(Saved data entries)

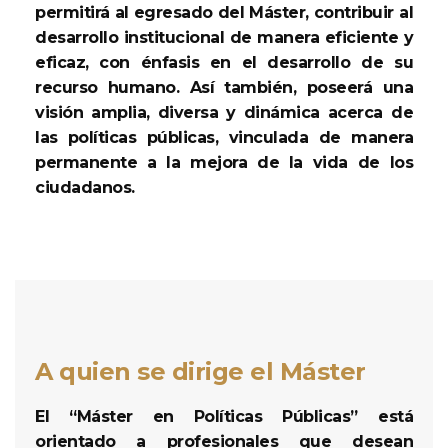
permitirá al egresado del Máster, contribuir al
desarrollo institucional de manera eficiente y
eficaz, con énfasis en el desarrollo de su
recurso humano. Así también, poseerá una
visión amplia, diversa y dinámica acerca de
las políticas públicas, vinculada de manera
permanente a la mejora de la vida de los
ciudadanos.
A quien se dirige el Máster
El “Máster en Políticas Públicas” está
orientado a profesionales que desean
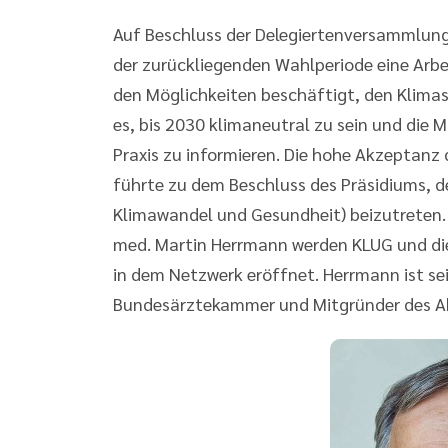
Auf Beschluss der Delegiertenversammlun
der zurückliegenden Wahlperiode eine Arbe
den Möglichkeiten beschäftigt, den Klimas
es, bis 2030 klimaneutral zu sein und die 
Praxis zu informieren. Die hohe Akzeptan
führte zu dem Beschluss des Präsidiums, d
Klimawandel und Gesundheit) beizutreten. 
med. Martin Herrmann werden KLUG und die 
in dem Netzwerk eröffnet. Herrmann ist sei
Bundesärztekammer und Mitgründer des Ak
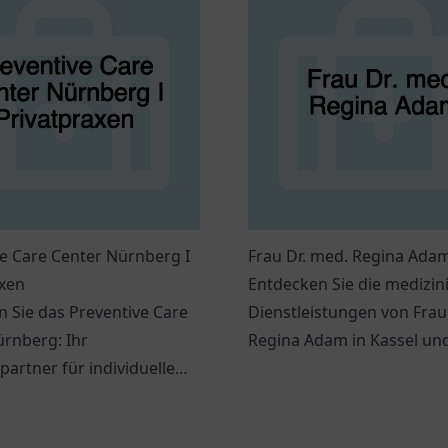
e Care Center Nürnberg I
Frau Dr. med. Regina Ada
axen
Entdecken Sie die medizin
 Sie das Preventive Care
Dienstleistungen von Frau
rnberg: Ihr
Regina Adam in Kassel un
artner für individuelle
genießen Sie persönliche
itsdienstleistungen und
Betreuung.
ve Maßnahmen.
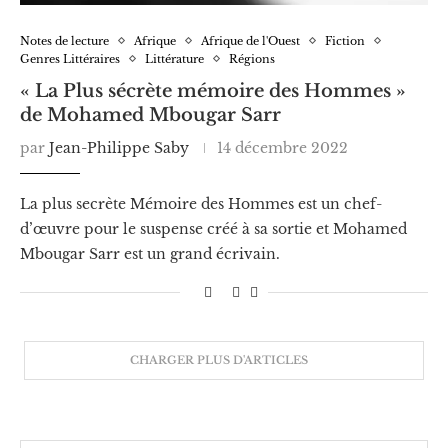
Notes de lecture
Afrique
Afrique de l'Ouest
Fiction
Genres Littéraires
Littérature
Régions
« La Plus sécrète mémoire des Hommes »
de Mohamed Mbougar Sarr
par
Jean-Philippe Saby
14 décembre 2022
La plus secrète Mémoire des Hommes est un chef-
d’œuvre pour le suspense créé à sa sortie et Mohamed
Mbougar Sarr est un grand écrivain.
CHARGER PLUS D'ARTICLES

#### What is needed
Copy out the lines above from the line containing "artner für individuelle" through the line containing "La plus secrète", exactly, and keep the pictures out.

#### Result of the task
artner für individuelle
genießen Sie persönliche
itsdienstleistungen und
Betreuung.
ve Maßnahmen.
Notes de lecture
Afrique
Afrique de l'Ouest
Fiction
Genres Littéraires
Littérature
Régions
« La Plus sécrète mémoire des Hommes »
de Mohamed Mbougar Sarr
par
Jean-Philippe Saby
14 décembre 2022
La plus secrète Mémoire des Hommes est un chef-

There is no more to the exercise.